The things you mentioned, performance and support for Google Cloud and we move back to Galaxy.
Hi Jorgen, with “performance tier” you mean more container sizes (like 8 GBs / 8 ECUs, 16 GBs / 16 ECUs) or what do you mean exactly?
The experience we had is that even with the 1GB the performance was lower than a similar instance on Google Cloud.
Definitely higher ECU, or burstable performance.
We had similar performance problems. The compact galaxy container is basically half a t2.nano’s CPU (the smallest on ec2). This compact container costs ±30/month (40 if you include Kadira). A nano - which has double the CPU of that compact container cost 4/month. And for more intense work you can use the t3.nano which is burstable as well but with 2 ECU.
Then there’s also the load balancer. This costs about 16/month in AWS. I’m not sure how Galaxy implements this, if they launch one per app or if they manage to use one for multiple apps. I’m hoping it’s the latter.
It would be nice to see the performance increased and/or prices reduced.
Long gone and never looked back again. We’re using Terraform and a complex CI/CD environment on AWS plus our own Beta System on Linode with several systems running on it.
Cost wise, support wise (working outside of the US means we never got Galaxy support on our regular sized app, especially on weekends).
Cost went down (on a like for like comparison) and we now have both systems for the same price as we got Galaxy which was just running our app without lambda, Fargate etc
I believe @msavin built this out a while ago with very reasonable pricing! https://montiapm.com/
Yes, that’s what we currently use. I don’t know if @msavin is involved. But that’s the platform of @zodern I was referring to. I can recommend it. We have a couple of our environments on the paid plan, and it’s been running stable in the 2 years or so we use it.

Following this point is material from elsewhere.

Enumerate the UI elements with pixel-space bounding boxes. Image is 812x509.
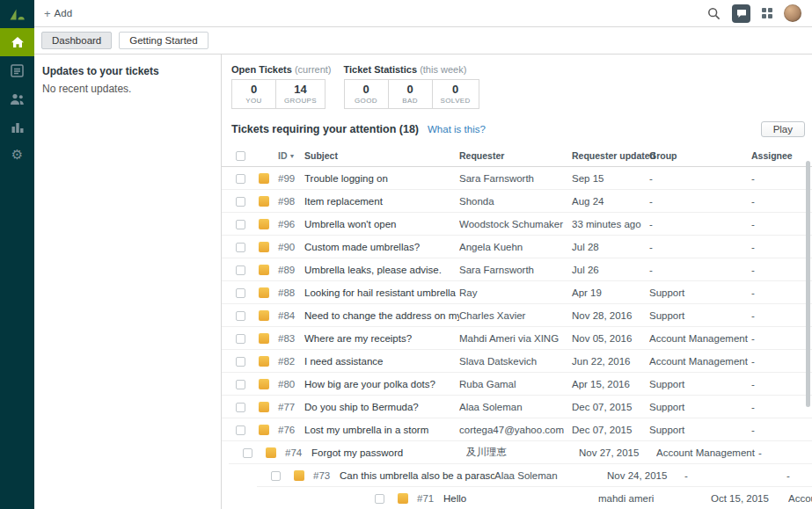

Mm yes I meant @zodern my bad I recommend it as well, its great! I confuse the two people bc they both produce awesome stuff
I’ve published the same roadmap that we have here now in a permanent link https://github.com/meteor/galaxy-roadmap/blob/master/README.md
We will post updates in this readme.
Hi,
I am thinking now
- built-in CDN would be a great feature. Waves and MUP uses AWS CLI (I think) to generate the AWS environment for EBS. I am wondering if a similar approach would be possible for S3 + Cloudfront so that the developer only focuses on keys to enable the feature and check whatever he/she wants to pay (size and region).
- Push. For Push, a user needs some Google keys, some Apple certificate and that is pretty much it. I wish Push in Meteor would be a … checkmark where I just enable it at a cost and only have to deal with the client side (mainly listeners). The Push method could be made as abstract as the Meteor Email. The server side of Push has no dependency on all the Cordova misconfigurations, bugs of the push plugin. Push to PWA and browser are in huge demand for those web apps that cover loyalty, news or getting a user hooked for any reason.
The Public API feature sounds great. To be able to Meteor.connect
to specific or all containers retrieved from a list of current Galaxy containers for an application would be beneficial. Sending messages between containers, etc. This would eliminate needing to use 3rd party tools (e.g. redis) to do similar things.
Tho, to be honest, we still have our eye on moving our 7x double-container app off of Galaxy all together. It’s just too expensive. We would probably save $600 - $900 per month. Just debating if that’s worth the headache.
Adding the AWS region eu-central-1
(Frankfurt) would be nice. Mongo Atlas doesn’t offer eu-west-1
(Ireland) so at the moment, when deploying Meteor to Europe and using the Atlas service the app and database servers can’t colocate in the same region.
Mongo Atlas doesn’t offer
eu-west-1
(Ireland)
You can use all tiers (including the free M0) in Ireland. I have a several Atlas clusters running in eu-west-1
.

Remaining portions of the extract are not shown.